Task directions ▸
For each line in the data that includes "give", make a copy.

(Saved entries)
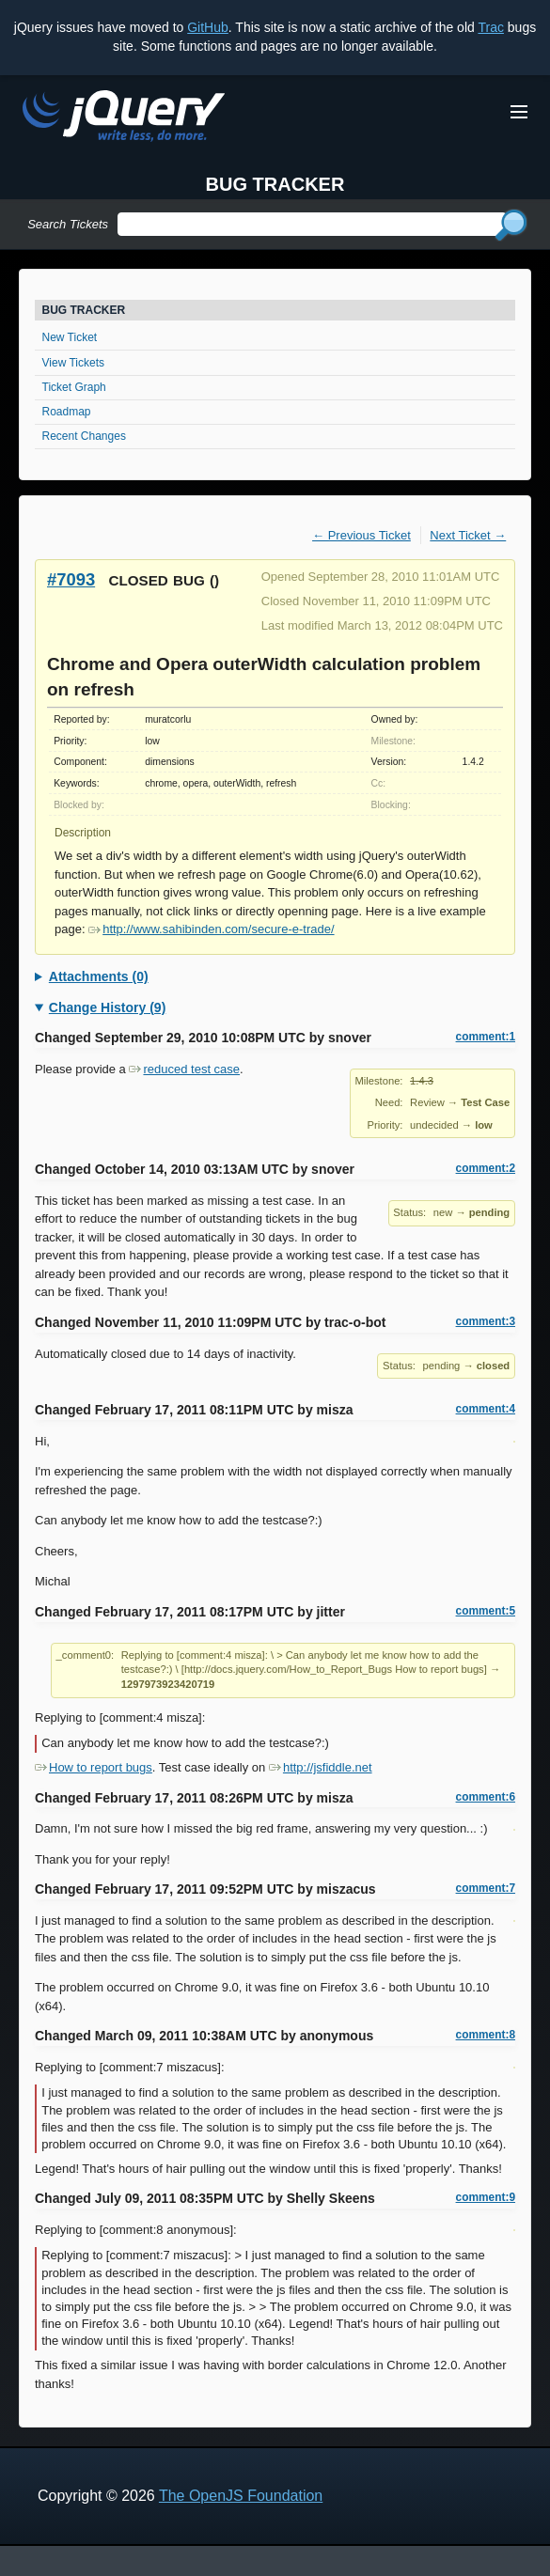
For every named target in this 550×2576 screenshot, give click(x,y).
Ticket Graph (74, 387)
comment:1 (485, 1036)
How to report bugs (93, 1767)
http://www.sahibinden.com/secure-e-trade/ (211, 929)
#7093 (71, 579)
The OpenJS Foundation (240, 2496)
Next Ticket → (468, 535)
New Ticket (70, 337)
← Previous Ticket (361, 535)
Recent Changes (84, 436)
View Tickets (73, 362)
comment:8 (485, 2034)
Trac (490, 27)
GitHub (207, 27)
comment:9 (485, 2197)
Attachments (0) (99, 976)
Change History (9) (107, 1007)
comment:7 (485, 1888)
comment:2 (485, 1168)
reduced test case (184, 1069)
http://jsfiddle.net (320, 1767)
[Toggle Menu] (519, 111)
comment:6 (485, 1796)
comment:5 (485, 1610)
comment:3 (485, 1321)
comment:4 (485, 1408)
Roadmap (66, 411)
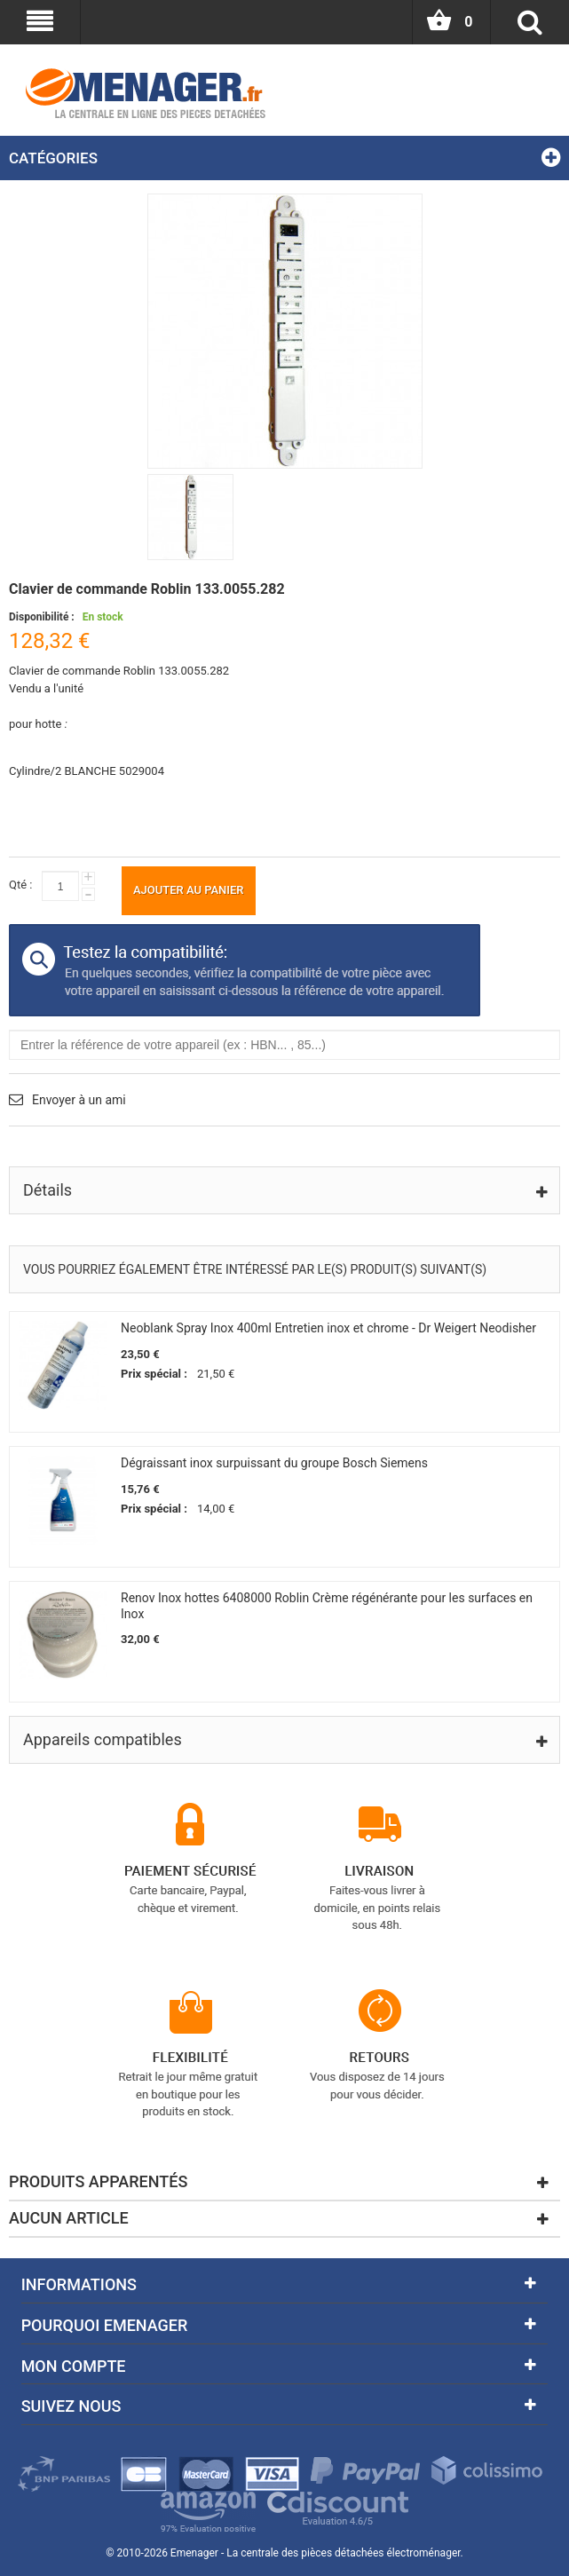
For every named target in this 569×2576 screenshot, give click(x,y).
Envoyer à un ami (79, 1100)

Output for this task ▸
For every named target in this 550×2576 screenshot, give click(x,y).
For every named target in this 569×2576 screenshot, give click(x,y).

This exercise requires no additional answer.